DumpCleaner

DumpCleaner is a tool that can randomize or anonymize your database dumps. Currently, it works with the MySQL Shell Dump format (other formats may be added later).

Even though we use DumpCleaner in our production setup, this project still beta quality and may experience breaking changes.

Why?

The main purpose of this tool is to provide a safe way to work with production data during development. Often, production databases can easily fit into the developers’ computers and if they don’t, the database tools usually provide a way to dump a subset of the data (and leave the audit logs behind, for example).

We believe that working with production data has several benefits over developing against a near-empty and/or a completely made-up data set:

  • The volume of data in various tables reflects the production volume. This helps uncover slow queries, missing indices, or unoptimized data retrieval patterns much earlier in the development loop.
  • This also provides better constraints for the UX design. There is a difference between building a screen with a list having 10 test records vs. 10 thousand production records.
  • The data that developers work with is realistic. Faker is nice but it can never reach the breadth and variety of real data made by real people using your app.
  • Developers don’t have to access the production database (they don’t even have to have the privileges to access it) to test their hypotheses about the data or learn the common patterns or edge cases.

That said, having an exact production data copy at developers’ machines is insecure and could lead to personal data leaks and violations of GDPR or similar legislation. Moreover, developers usually do not—or should not—need to work with real individual data records, they rather need a realistic-enough approximation of the data. That’s where the DumpCleaner’s main feature, a high-fidelity data anonymization / randomization, should come in handy.

The goals of this project

  • DumpCleaner works with database dumps rather than databases themselves. Doing that, it fits nicely into the process of cloning the production data to the developer machines.
  • It produces high-fidelity data during the randomization / anonymization, for example it allows to replace:
    • an individual’s phone number with a random number from the same phone carrier,
    • a gmail.com email address with a different random mailbox at gmail.com,
    • a user’s geographic location with a random location within a few miles from the original one,
    • someone’s name with a random name taken from a dictionary of names you specify,
    • someone’s IP address with a random IP address having the same prefix (same or similar subnet),
    • and so on…
  • It works deterministically, i.e. multiple runs over the same source data result in the same cleaned data.
  • It can generate unique data across a given table column if needed.
  • It can ignore certain columns and/or records in the dump based on a set of conditions to e.g. skip randomizing contact information of internal admin users.
  • It obeys the inherent limits of the given dump format, if any (for example, it takes great care to keep the length and byte size of the updated data the same as original so as not to corrupt the MySQL Shell dump chunk index files).

All in all, DumpCleaner is just a „more specialized and configurable awk“, i.e. a text replacement tool.

Non-goals and limitations

  • This is not an effort to fully anonymize all production personal data according to GDPR rules.
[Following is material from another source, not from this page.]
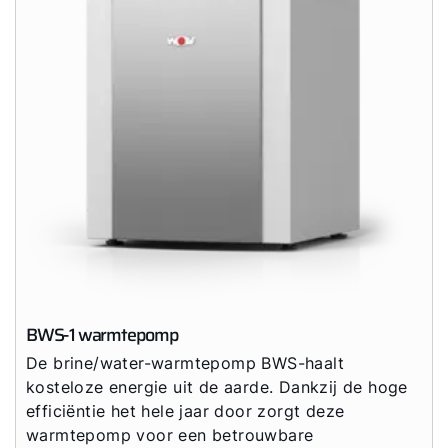
BWS-1 warmtepomp
De brine/water-warmtepomp BWS-haalt
kosteloze energie uit de aarde. Dankzij de hoge
efficiëntie het hele jaar door zorgt deze
warmtepomp voor een betrouwbare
In simple cases DumpCleaner might achieve that but in general it is probably not performant and flexible enough for such task.
  • The quality of the data randomization often relies heavily on the quality of source dictionaries. There is only a small effort for the tool to be able to fake high fidelity data ”out of nothing“, there are other tools for that. If you need the resulting data to be more specific, you can usually prepare a more specific dictionary for your domain.
  • Speed: while this tool can process millions of records in a few minutes, there are currently no speed optimizations applied or planned. This is probably not a good tool for live anonymization of bigger amounts of data. It is rather meant to be run as a background task somewhere on your server during the night, just after it dumps out the database backups.
  • The cleaning process is currently stateless in the sense that one cleaned-up record field knows nothing about other cleaned-up fields in the same record.
  • Currently, DumpCleaner works with the MySQL Shell Dump format under default settings (mainly because we use it ourselves) but other formats may be added later.

Installation

TODO: Replace UPDATE_WITH_YOUR_GEM_NAME_IMMEDIATELY_AFTER_RELEASE_TO_RUBYGEMS_ORG with your gem name right after releasing it to RubyGems.org. Please do not do it earlier due to security reasons. Alternatively, replace this section with instructions to install your gem from git if you don't plan to release to RubyGems.org.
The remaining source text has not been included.